(PROBLEM STATEMENT):
The lines to find are those in the entries that hold the word "importance"; copy every one of them.

(ENTRIES SUPPLIED):
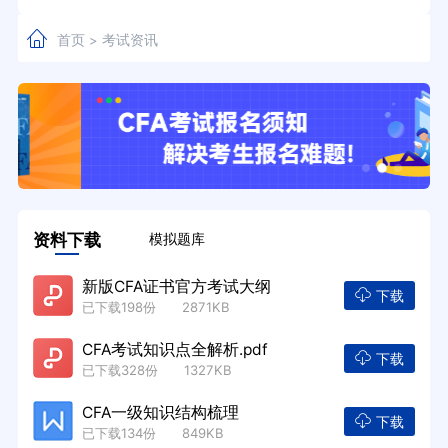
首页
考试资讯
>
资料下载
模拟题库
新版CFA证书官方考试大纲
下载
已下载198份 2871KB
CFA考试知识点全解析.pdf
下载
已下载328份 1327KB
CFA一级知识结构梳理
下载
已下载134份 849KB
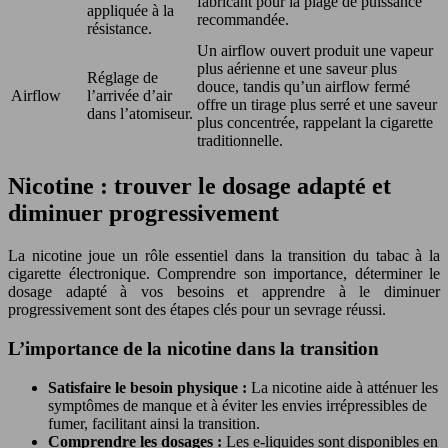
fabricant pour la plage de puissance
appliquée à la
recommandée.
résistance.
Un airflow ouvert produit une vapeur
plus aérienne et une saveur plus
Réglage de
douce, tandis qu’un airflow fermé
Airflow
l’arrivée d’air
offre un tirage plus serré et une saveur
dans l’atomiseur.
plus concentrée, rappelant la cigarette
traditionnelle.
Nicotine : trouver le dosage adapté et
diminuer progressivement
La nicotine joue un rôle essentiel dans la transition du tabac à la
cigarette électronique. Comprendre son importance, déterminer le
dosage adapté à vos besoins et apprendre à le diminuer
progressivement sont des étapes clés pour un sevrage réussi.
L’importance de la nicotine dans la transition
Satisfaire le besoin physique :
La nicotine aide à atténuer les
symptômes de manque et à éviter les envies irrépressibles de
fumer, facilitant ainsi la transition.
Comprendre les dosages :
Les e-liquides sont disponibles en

--

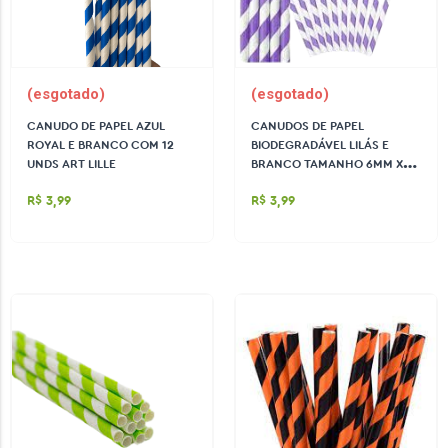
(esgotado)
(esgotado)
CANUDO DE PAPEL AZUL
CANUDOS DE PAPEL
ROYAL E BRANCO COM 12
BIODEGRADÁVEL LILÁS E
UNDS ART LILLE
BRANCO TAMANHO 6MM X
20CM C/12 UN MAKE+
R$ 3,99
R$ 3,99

(ANSWER TO THIS EXERCISE):
cigarette électronique. Comprendre son importance, déterminer le
L’importance de la nicotine dans la transition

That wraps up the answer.